Lowery is a well-known advocate for artists’ rights, demanding equity in compensation for musicians. Cracker is overtly political in “March of the Billionaires” and “Torches and Pitchforks,” voicing concerns regarding special interests and a lack of class equality. The theme of gentrification in the San Francisco Bay area is the subject of the song “El Cerrito”: “Everyone’s is squeaky clean; they look and dress and act the same. I don’t give a shit about your IPO; I live in El Cerrito.”

Cracker has a way of engaging the audience by covering genres from traditional country all the way to alternative rock. The mainstay “Low” made the set list, but you can’t have every song, and fan-favorite “Euro-Trash Girl” was missing.

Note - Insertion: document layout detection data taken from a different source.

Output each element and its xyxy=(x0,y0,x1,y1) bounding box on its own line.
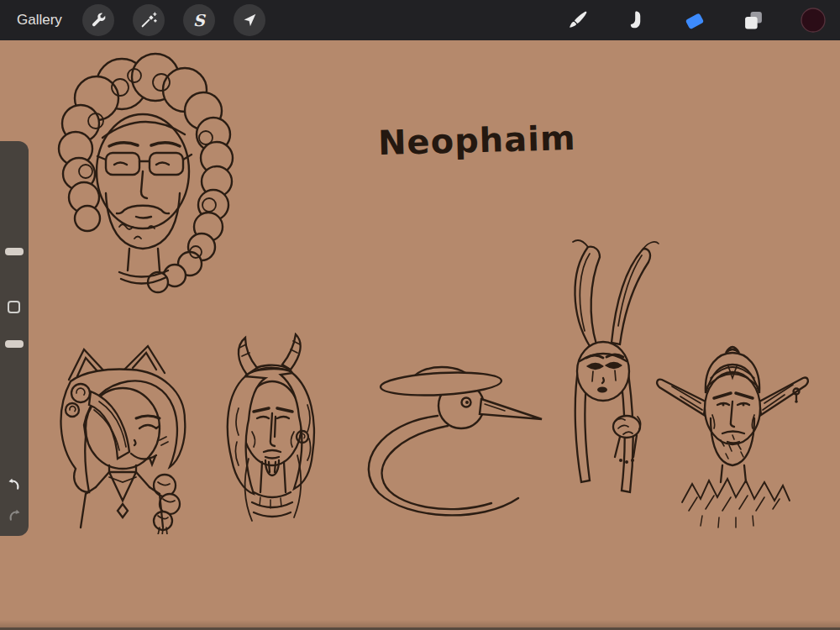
canvas-title-text: Neophaim xyxy=(377,118,576,162)
eraser-tool-button[interactable] xyxy=(682,8,707,33)
right-tool-group xyxy=(566,7,827,34)
opacity-slider[interactable] xyxy=(5,340,24,348)
sketch-elf-man xyxy=(652,329,813,531)
sketch-cat-eared-girl xyxy=(35,343,199,534)
sketch-heron-wearing-hat xyxy=(340,349,546,523)
magic-wand-icon xyxy=(139,11,158,29)
top-toolbar: Gallery S xyxy=(0,0,840,40)
eraser-icon xyxy=(682,8,707,33)
brush-size-slider[interactable] xyxy=(5,248,24,255)
layers-icon xyxy=(742,8,765,32)
redo-icon xyxy=(5,507,24,526)
paintbrush-icon xyxy=(566,8,590,32)
color-swatch xyxy=(800,7,827,34)
gallery-button[interactable]: Gallery xyxy=(17,12,62,29)
sketch-curly-haired-man-portrait xyxy=(34,44,244,296)
undo-button[interactable] xyxy=(5,476,24,497)
layers-button[interactable] xyxy=(742,8,765,32)
wrench-icon xyxy=(89,11,108,29)
selection-button[interactable]: S xyxy=(183,4,215,36)
smudge-tool-button[interactable] xyxy=(624,8,648,32)
adjustments-button[interactable] xyxy=(133,4,165,36)
actions-button[interactable] xyxy=(82,4,114,36)
redo-button[interactable] xyxy=(5,507,24,528)
selection-s-icon: S xyxy=(193,13,205,29)
paint-tool-button[interactable] xyxy=(566,8,590,32)
sketch-rabbit-eared-viera xyxy=(539,237,667,531)
left-tool-group: S xyxy=(82,4,265,36)
smudge-finger-icon xyxy=(624,8,648,32)
drawing-canvas[interactable]: Neophaim xyxy=(0,40,840,630)
sketch-horned-man xyxy=(200,333,344,531)
modify-button[interactable] xyxy=(8,301,20,313)
transform-arrow-icon xyxy=(240,11,259,29)
transform-button[interactable] xyxy=(234,4,265,36)
color-button[interactable] xyxy=(800,7,827,34)
sidebar-controls xyxy=(0,141,29,536)
undo-icon xyxy=(5,476,24,495)
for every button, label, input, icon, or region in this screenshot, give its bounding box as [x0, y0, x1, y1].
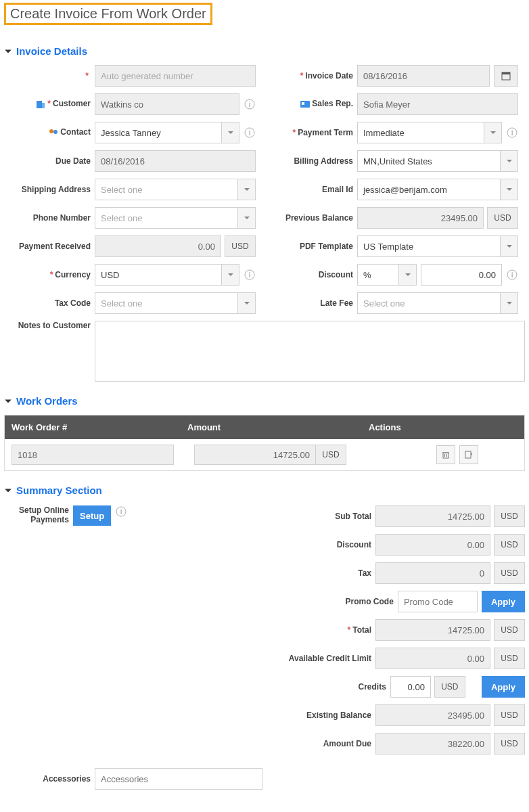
tax-field: 0 [375, 562, 490, 584]
chevron-down-icon [221, 122, 239, 143]
people-icon [48, 127, 59, 138]
info-icon[interactable]: i [506, 269, 518, 281]
info-icon[interactable]: i [115, 505, 127, 518]
email-select[interactable]: jessica@berijam.com [357, 179, 518, 200]
document-icon [464, 450, 474, 459]
subtotal-field: 14725.00 [375, 505, 490, 527]
sales-rep-field: Sofia Meyer [357, 93, 518, 115]
svg-text:i: i [249, 129, 250, 137]
calendar-icon [501, 71, 511, 81]
tax-code-label: Tax Code [4, 298, 91, 308]
invoice-number-field: Auto generated number [95, 65, 256, 87]
caret-down-icon [4, 47, 12, 55]
section-invoice-details[interactable]: Invoice Details [4, 45, 525, 57]
due-date-label: Due Date [4, 156, 91, 166]
svg-rect-13 [302, 102, 304, 105]
tax-code-select[interactable]: Select one [95, 292, 256, 314]
accessories-input[interactable] [95, 768, 262, 790]
svg-rect-1 [42, 103, 45, 108]
apply-promo-button[interactable]: Apply [482, 591, 525, 612]
section-title: Work Orders [16, 395, 78, 407]
phone-select[interactable]: Select one [95, 207, 256, 229]
info-icon[interactable]: i [506, 127, 518, 139]
chevron-down-icon [237, 179, 255, 200]
existing-balance-field: 23495.00 [375, 704, 490, 726]
payment-received-label: Payment Received [4, 242, 91, 251]
svg-rect-11 [502, 72, 510, 74]
billing-address-label: Billing Address [267, 156, 353, 166]
section-title: Summary Section [16, 484, 102, 496]
pdf-template-select[interactable]: US Template [357, 235, 518, 257]
chevron-down-icon [500, 293, 518, 313]
invoice-date-field[interactable]: 08/16/2016 [357, 65, 490, 87]
page-title: Create Invoice From Work Order [4, 3, 212, 25]
caret-down-icon [4, 487, 12, 495]
currency-select[interactable]: USD [95, 264, 239, 286]
svg-point-5 [53, 130, 58, 134]
info-icon[interactable]: i [244, 127, 256, 139]
work-order-number: 1018 [12, 445, 174, 465]
notes-textarea[interactable] [95, 321, 525, 382]
section-work-orders[interactable]: Work Orders [4, 395, 525, 407]
credits-input[interactable]: 0.00 [390, 676, 431, 698]
discount-type-select[interactable]: % [357, 264, 417, 286]
email-label: Email Id [267, 185, 353, 194]
work-orders-table: Work Order # Amount Actions 1018 14725.0… [4, 415, 525, 471]
apply-credits-button[interactable]: Apply [482, 676, 525, 698]
late-fee-label: Late Fee [267, 298, 353, 308]
info-icon[interactable]: i [244, 269, 256, 281]
setup-button[interactable]: Setup [73, 505, 111, 526]
section-summary[interactable]: Summary Section [4, 484, 525, 496]
svg-text:i: i [511, 129, 513, 137]
building-icon [35, 99, 46, 110]
pdf-template-label: PDF Template [267, 242, 353, 251]
payment-term-select[interactable]: Immediate [357, 122, 502, 143]
shipping-select[interactable]: Select one [95, 179, 256, 200]
phone-label: Phone Number [4, 213, 91, 223]
customer-field: Watkins co [95, 93, 239, 115]
info-icon[interactable]: i [244, 98, 256, 110]
notes-label: Notes to Customer [4, 321, 91, 330]
svg-text:i: i [120, 508, 122, 516]
promo-input[interactable] [398, 591, 478, 612]
svg-rect-0 [37, 101, 42, 108]
calendar-button[interactable] [494, 65, 518, 87]
svg-text:i: i [511, 271, 513, 279]
svg-rect-22 [465, 451, 471, 458]
available-credit-field: 0.00 [375, 648, 490, 669]
contact-select[interactable]: Jessica Tanney [95, 122, 239, 143]
col-actions: Actions [362, 415, 524, 439]
chevron-down-icon [500, 179, 518, 200]
discount-field: 0.00 [375, 534, 490, 556]
discount-value-input[interactable]: 0.00 [421, 264, 502, 286]
unit-usd: USD [487, 207, 518, 229]
chevron-down-icon [500, 151, 518, 171]
table-row: 1018 14725.00 USD [5, 439, 524, 470]
amount-due-field: 38220.00 [375, 733, 490, 754]
chevron-down-icon [484, 122, 501, 143]
caret-down-icon [4, 397, 12, 405]
svg-rect-18 [443, 453, 448, 458]
payment-received-field: 0.00 [95, 235, 221, 257]
svg-point-4 [49, 129, 53, 133]
view-button[interactable] [459, 445, 478, 464]
work-order-amount: 14725.00 [194, 445, 316, 465]
billing-address-select[interactable]: MN,United States [357, 150, 518, 172]
prev-balance-field: 23495.00 [357, 207, 484, 229]
col-amount: Amount [181, 415, 362, 439]
shipping-label: Shipping Address [4, 185, 91, 194]
delete-button[interactable] [436, 445, 455, 464]
col-work-order: Work Order # [5, 415, 181, 439]
chevron-down-icon [500, 236, 518, 256]
discount-label: Discount [267, 270, 353, 279]
svg-text:i: i [249, 271, 250, 279]
unit-usd: USD [225, 235, 256, 257]
chevron-down-icon [237, 293, 255, 313]
total-field: 14725.00 [375, 619, 490, 641]
accessories-label: Accessories [4, 774, 91, 784]
id-card-icon [300, 99, 310, 110]
unit-usd: USD [315, 445, 346, 465]
section-title: Invoice Details [16, 45, 87, 57]
late-fee-select[interactable]: Select one [357, 292, 518, 314]
prev-balance-label: Previous Balance [267, 213, 353, 223]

Velena Vego, Cracker’s manager and Lowery’s spouse, was present, and Lowery adapted “Gimme One More Chance” to “Gimme One More Chance, Velena” on one of the verses. In some ways, it was Vego’s night: The unofficial den mother of the Crumbs was presented with a birthday cake that was accepted graciously by her husband as she stayed away from the jam-packed stage during Cracker’s performance.

Cracker ended with a two-song encore: “The World is Mine” and “Mr. Wrong.” After the band concluded, smiling Crumbs corraled the entire audience to take a group photo—a tradition in Pi-Town, and something that you never see in any of the storied venues on the Sunset Strip.